Various teams have attempted to dig down into the Earth before. China has recently begun digging a 10,000-meter (32,808-foot) hole into the Earth, the deepest ever attempted in the country. Digging down through 10 layers of rock, the team hopes to reach rocks from the Cretaceous Period, the layer known as the Cretaceous System, which dates back up to 145 million years.
The hole, while impressively deep, will not be the deepest human-made hole on Earth. That title goes to the Kola Superdeep Borehole, on the Kola Peninsula in northwestern Russia. The project, which spanned from May 24, 1970, to just after the collapse of the Soviet Union, saw the deepest branch of the hole reach 12,263 meters (40,230 feet) below the surface.

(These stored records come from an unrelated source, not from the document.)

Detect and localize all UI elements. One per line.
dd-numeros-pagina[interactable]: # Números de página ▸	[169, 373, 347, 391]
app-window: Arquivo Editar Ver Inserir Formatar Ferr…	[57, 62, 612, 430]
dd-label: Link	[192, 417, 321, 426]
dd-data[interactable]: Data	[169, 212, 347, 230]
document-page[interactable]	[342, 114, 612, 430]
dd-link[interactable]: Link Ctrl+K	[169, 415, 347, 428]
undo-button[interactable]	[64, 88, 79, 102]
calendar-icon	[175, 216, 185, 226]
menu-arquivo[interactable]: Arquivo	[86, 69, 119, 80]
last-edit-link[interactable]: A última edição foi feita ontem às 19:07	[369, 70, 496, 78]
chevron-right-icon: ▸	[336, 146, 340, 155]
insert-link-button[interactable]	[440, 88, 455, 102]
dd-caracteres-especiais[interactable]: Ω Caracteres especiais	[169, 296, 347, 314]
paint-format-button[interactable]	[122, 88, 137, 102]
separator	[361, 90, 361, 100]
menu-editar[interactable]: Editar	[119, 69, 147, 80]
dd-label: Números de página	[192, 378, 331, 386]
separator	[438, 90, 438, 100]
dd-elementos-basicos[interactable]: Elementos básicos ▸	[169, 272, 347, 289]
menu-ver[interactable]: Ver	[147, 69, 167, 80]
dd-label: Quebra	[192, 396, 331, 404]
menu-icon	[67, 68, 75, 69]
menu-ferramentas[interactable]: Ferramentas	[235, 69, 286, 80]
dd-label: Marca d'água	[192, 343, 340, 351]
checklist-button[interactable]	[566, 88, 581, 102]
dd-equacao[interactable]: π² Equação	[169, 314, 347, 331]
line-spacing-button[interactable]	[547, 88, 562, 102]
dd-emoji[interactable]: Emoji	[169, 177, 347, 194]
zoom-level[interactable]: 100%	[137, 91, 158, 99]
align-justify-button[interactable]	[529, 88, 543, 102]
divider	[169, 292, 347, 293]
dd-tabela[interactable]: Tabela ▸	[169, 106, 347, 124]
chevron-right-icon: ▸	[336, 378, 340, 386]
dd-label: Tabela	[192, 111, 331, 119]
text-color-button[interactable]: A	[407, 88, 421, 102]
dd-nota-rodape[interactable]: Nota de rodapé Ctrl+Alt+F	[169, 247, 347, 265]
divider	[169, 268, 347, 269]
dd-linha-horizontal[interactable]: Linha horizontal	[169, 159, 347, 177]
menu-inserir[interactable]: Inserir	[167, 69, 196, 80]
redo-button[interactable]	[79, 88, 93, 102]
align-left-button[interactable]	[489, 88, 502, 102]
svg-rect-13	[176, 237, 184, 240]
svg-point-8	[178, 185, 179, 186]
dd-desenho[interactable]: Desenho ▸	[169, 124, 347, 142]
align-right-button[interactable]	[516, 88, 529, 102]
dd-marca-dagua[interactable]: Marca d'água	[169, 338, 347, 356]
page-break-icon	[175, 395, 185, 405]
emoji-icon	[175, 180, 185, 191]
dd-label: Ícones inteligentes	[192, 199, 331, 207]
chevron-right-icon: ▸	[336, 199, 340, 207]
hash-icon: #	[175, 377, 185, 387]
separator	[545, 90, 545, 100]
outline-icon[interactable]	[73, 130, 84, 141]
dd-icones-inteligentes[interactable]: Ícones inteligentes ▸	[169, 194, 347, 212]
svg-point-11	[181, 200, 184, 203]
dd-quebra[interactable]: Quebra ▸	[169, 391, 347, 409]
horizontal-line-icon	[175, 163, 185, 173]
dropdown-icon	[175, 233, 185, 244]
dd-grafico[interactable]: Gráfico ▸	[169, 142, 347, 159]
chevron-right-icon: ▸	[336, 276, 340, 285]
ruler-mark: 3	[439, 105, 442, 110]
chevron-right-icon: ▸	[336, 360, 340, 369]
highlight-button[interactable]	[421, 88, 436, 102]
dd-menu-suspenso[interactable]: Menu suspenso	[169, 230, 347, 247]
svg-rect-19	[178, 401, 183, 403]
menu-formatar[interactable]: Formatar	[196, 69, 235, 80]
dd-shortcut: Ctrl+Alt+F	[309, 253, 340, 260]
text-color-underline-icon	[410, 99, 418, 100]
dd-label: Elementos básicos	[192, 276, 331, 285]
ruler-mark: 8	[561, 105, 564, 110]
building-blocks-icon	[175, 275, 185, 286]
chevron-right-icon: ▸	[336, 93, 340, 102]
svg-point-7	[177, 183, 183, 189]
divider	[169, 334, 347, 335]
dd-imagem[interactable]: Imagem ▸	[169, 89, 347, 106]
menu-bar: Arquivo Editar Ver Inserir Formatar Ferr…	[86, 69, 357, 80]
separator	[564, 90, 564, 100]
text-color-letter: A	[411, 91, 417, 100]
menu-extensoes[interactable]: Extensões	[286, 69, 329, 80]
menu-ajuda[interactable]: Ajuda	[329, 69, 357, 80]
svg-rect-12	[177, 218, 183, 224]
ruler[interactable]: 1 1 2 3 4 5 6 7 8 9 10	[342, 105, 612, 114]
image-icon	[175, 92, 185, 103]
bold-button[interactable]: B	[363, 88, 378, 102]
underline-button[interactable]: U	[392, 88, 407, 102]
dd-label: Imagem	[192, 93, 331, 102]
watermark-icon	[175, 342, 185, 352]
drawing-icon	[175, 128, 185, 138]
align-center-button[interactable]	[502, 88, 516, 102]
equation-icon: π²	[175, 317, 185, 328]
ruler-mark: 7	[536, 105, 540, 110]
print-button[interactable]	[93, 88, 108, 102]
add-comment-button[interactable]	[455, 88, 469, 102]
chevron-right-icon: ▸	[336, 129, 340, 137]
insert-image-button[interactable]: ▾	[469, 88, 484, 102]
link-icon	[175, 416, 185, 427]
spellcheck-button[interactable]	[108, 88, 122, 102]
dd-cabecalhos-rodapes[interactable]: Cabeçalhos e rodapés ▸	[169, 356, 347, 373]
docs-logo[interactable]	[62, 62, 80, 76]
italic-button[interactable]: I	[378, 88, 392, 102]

The team found that the rocks deep below the Earth were a lot wetter than they were expecting. Before the borehole found it, scientists had thought the water would not permeate the rock so deeply. They had also been expecting to find a layer of basalt beneath the continent's granite, as this is what was found in the oceanic crust. Instead, they found that beneath the igneous granite was metamorphic granite. Since the continental crust was granite all the way down, this was evidence for plate tectonics, a theory that had only recently begun to be accepted when they began digging the borehole.
Though that sounds pretty deep, the Kola Superdeep Borehole team and the new team in China were nowhere near breaking through the Earth's lithosphere (crust) to reach the mantle.

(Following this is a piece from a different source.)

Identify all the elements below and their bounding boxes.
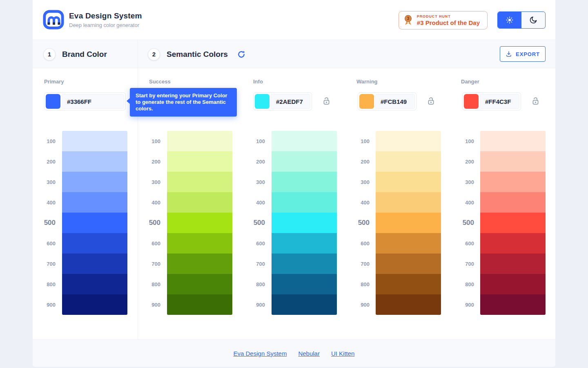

The Earth's crust, on land, is variable. On average it is about 30 kilometers (19 miles) thick, though under mountain ranges it can reach as much as 100 kilometers (62 miles). Beneath the oceans, it doesn't vary as much and is on average 6-7 kilometers (3.7-4.3 miles) thick. While there is less crust to dig through under the oceans, adding in factors like keeping the drill steady makes the process nightmarishly complicated.
If you're going to attempt to drill through the Earth though, expect many more nightmarish complications, the main problems being the
mole people intense pressure and heat.
Doug Wilson, a research geophysicist at the University of California, Santa Barbara, told Live Science that for every 3 meters (10 feet) you will add an extra atmosphere of pressure (as you are headed towards the core, not away from it, of course). Since you are digging about 6,370 kilometers (3,960 miles) into the very center of the Earth, that pressure is going to get intense: 1,179,423,669,639,374,797 hectoPascals (hPa) of pressure to be precise, where standard pressure at sea level is 1,013 hPa.
As pointed out in our article What Would Kill You First If You Jumped In A Hole Through The Earth?, at these pressures the air and you would likely become a superfluid, ending your days in the soup.
The temperature your drilling machinery will face will probably be insurmountable, with the inner core being 5,200 degrees Celsius (9,392 degrees Fahrenheit). Wilson suggested that continuously pumping water would help with (but likely not succeed at) cooling the bit, but as you get to the outer core it would be like drilling through a liquid.
The inner core meanwhile is solid, not due to lower temperatures but because of the intense pressure. Though your equipment has likely been soupified by this point, if you were able to get through this core of iron and nickel you would briefly be rewarded with weightlessness, where the Earth's mass pulls at you equally in all directions, before the long slog upwards to the other side.